What Would Happen to Your Business in a Disaster?

(ARA)- Imagine losing your computer or PDA and not having any of the information backed up. How long would it take you to reconstruct that information? What would you do in the meantime? Losing your personal information is devastating enough, but now imagine that you are a businessperson whose company has been hit by a natural or man-made disaster, destroying all your records and the ability to process transactions. Your business would grind to a halt, perhaps never to recover.
Smart business executives know that protecting their company's data and the ability to process that data is vital to business success. Unfortunately, it is all too easy to adopt the mentality that "it will never happen to my company"--until it does.
"The bottom line is how long can you afford to be out of business?" asks Mark Hansen, chief technical officer of MarquisNet, a global provider of disaster recovery services. "For most companies, the answer is 'not very long.'" When a company is out of business, both customers and employees are adversely affected. Hansen cites the example of companies shut down by Hurricane Katrina. "Many of those businesses will never open their doors again," he says. "That means someone has lost a business and a lot of people will be looking for new jobs to support their families."

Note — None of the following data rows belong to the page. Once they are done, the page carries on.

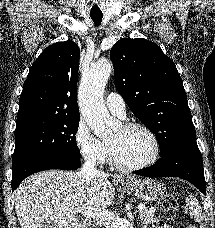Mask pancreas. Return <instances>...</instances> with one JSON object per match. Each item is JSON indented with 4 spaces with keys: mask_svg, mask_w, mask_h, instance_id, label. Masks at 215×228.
I'll return each instance as SVG.
<instances>
[{
    "mask_svg": "<svg viewBox=\"0 0 215 228\" xmlns=\"http://www.w3.org/2000/svg\"><path fill=\"white\" fill-rule=\"evenodd\" d=\"M139 216L142 224H155L156 222L154 212H152V210H148V208L141 210Z\"/></svg>",
    "mask_w": 215,
    "mask_h": 228,
    "instance_id": "cf45deb5",
    "label": "pancreas"
}]
</instances>
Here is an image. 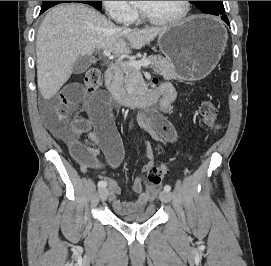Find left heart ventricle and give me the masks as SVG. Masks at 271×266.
<instances>
[{
    "label": "left heart ventricle",
    "instance_id": "left-heart-ventricle-1",
    "mask_svg": "<svg viewBox=\"0 0 271 266\" xmlns=\"http://www.w3.org/2000/svg\"><path fill=\"white\" fill-rule=\"evenodd\" d=\"M140 7L159 19L172 18L183 10L182 1H140Z\"/></svg>",
    "mask_w": 271,
    "mask_h": 266
}]
</instances>
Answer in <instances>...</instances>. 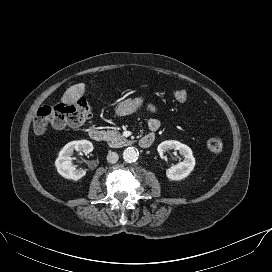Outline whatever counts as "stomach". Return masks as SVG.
Here are the masks:
<instances>
[{
    "instance_id": "1",
    "label": "stomach",
    "mask_w": 272,
    "mask_h": 272,
    "mask_svg": "<svg viewBox=\"0 0 272 272\" xmlns=\"http://www.w3.org/2000/svg\"><path fill=\"white\" fill-rule=\"evenodd\" d=\"M143 102V96L126 99L118 104L116 107V113L119 116L131 115L142 106Z\"/></svg>"
}]
</instances>
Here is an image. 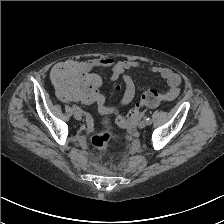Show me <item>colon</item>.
Segmentation results:
<instances>
[{"instance_id": "5ec220e1", "label": "colon", "mask_w": 224, "mask_h": 224, "mask_svg": "<svg viewBox=\"0 0 224 224\" xmlns=\"http://www.w3.org/2000/svg\"><path fill=\"white\" fill-rule=\"evenodd\" d=\"M51 79L60 97L66 102L91 103L98 97L99 77L78 62L63 61L56 64L52 69ZM161 99L162 96L156 91H147L126 117L116 113V123L120 127L130 128L135 124L142 108L155 106ZM91 142L97 149L106 150L111 146L112 138L109 132L101 131L92 137Z\"/></svg>"}]
</instances>
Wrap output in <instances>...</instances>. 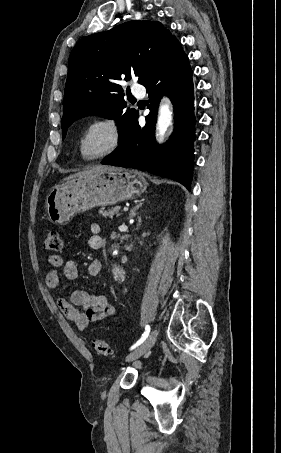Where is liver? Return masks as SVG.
Listing matches in <instances>:
<instances>
[{"label": "liver", "mask_w": 281, "mask_h": 453, "mask_svg": "<svg viewBox=\"0 0 281 453\" xmlns=\"http://www.w3.org/2000/svg\"><path fill=\"white\" fill-rule=\"evenodd\" d=\"M115 166H105V164H99V166H94L91 170H81V172H75V174H70L66 176L63 180H70V178H84V176H89V174H96V172H104V170H113Z\"/></svg>", "instance_id": "6515ba94"}]
</instances>
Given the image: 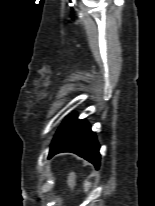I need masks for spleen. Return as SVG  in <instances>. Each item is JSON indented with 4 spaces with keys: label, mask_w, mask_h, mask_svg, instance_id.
<instances>
[{
    "label": "spleen",
    "mask_w": 155,
    "mask_h": 206,
    "mask_svg": "<svg viewBox=\"0 0 155 206\" xmlns=\"http://www.w3.org/2000/svg\"><path fill=\"white\" fill-rule=\"evenodd\" d=\"M91 187V183L89 181L84 182V191L88 192Z\"/></svg>",
    "instance_id": "obj_1"
}]
</instances>
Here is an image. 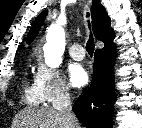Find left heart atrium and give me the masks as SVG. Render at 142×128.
<instances>
[{"mask_svg":"<svg viewBox=\"0 0 142 128\" xmlns=\"http://www.w3.org/2000/svg\"><path fill=\"white\" fill-rule=\"evenodd\" d=\"M71 85L76 88L84 87L88 83L87 71L79 64H72L68 69Z\"/></svg>","mask_w":142,"mask_h":128,"instance_id":"39dd6f15","label":"left heart atrium"}]
</instances>
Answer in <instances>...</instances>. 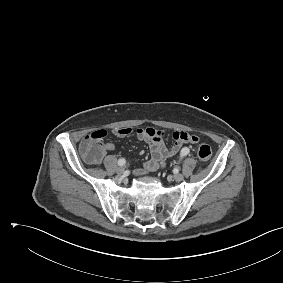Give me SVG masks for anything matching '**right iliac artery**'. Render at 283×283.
Segmentation results:
<instances>
[{
    "mask_svg": "<svg viewBox=\"0 0 283 283\" xmlns=\"http://www.w3.org/2000/svg\"><path fill=\"white\" fill-rule=\"evenodd\" d=\"M126 164V160L124 158H121L118 160V165L119 166H124Z\"/></svg>",
    "mask_w": 283,
    "mask_h": 283,
    "instance_id": "obj_1",
    "label": "right iliac artery"
}]
</instances>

Having an emergency plan in place gives businesses a competitive edge by ensuring that the company's work is not disrupted during a disaster, and that it always has immediate access to important data. "We can serve as a fully customizable Disaster Recovery Hot Site (DRHS)," explains Hansen. "In the event of a disaster, we provide alternate workspace, telecommunications capabilities and IT resources needed to reconnect employees to critical business information."
Located in Las Vegas, away from natural disasters often experienced on the U.S. coast line, the facility is five minutes from the airport, providing easy access to clients, yet not in the airport's flight path. It is equipped with N+1 redundancy, meaning every system in the facility has a backup, including air conditioning and power sources.
"Although we pride ourselves on our state-of-the-art facility, it is our knowledge base that truly sets us apart from other disaster recovery firms," says company founder and CEO Derek LaFavor. "With more than 20 years of data center experience, we're able to anticipate our clients' needs."
While natural disasters like Hurricane Katrina or technical failures like the recent power outage in Los Angeles are the type of incidents that come to mind when discussing disaster recovery, Hansen knows that it doesn't take an act of nature to shut down a business.
"We recently helped a client whose office lease was terminated early. While that may not sound too bad, the company had just one week's notice from its landlord. They needed a place immediately for computers and staff," says Hansen. "We were able to set-up the business temporarily in our facility while they found a new location. Continuity is key in business, and we provide the infrastructure that makes that a reality for our clients."